🤖 AI Summary
Label-free, low-cost virtual staining remains challenging in digital pathology due to structural distortions and semantic inconsistencies in cross-modal mapping. Method: This study proposes a diffusion-driven virtual staining framework based on polarimetric Mueller matrix imaging. To address these challenges, we introduce the Regulated Bridge Diffusion Model (RBDM)—the first controlled bridging diffusion mechanism tailored for polarization-based virtual staining—enabling bidirectional bridge modeling for high-fidelity translation from Mueller matrix images to H&E or fluorescence-stained counterparts. Contribution/Results: Evaluated on a large-scale, self-collected dataset of 18,000 paired polarimetric–histologically stained images, our method significantly outperforms existing baselines. Pathologists consistently rate it highly for tissue structural fidelity, nuclear detail restoration, and pathological semantic consistency. The approach establishes a new, interpretable, and highly reliable paradigm for label-free digital pathology.
📝 Abstract
Polarization, as a new optical imaging tool, has been explored to assist in the diagnosis of pathology.
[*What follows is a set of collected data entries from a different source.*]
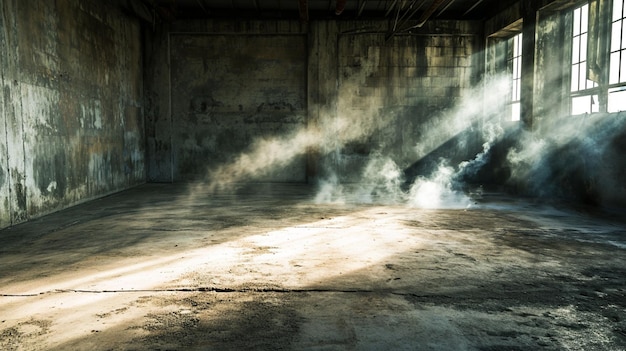 You are a GUI agent. You are given a task and a screenshot of the screen. Output one action in this format:
    pyautogui.click(x=<x>, y=<y>)
    Task: Click on the concrete  floor
    
    Given the screenshot: What is the action you would take?
    pyautogui.click(x=303, y=259)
Moreover, converting the polarimetric Mueller Matrix (MM) to standardized stained images becomes a promising approach to help pathologists interpret the results. However, existing methods for polarization-based virtual staining are still in the early stage, and the diffusion-based model, which has shown great potential in enhancing the fidelity of the generated images, has not been studied yet. In this paper, a Regulated Bridge Diffusion Model (RBDM) for polarization-based virtual staining is proposed. RBDM utilizes the bidirectional bridge diffusion process to learn the mapping from polarization images to other modalities such as H&E and fluorescence. And to demonstrate the effectiveness of our model, we conduct the experiment on our manually collected dataset, which consists of 18,000 paired polarization, fluorescence and H&E images, due to the unavailability of the public dataset. The experiment results show that our model greatly outperforms other benchmark methods. Our dataset and code will be released upon acceptance.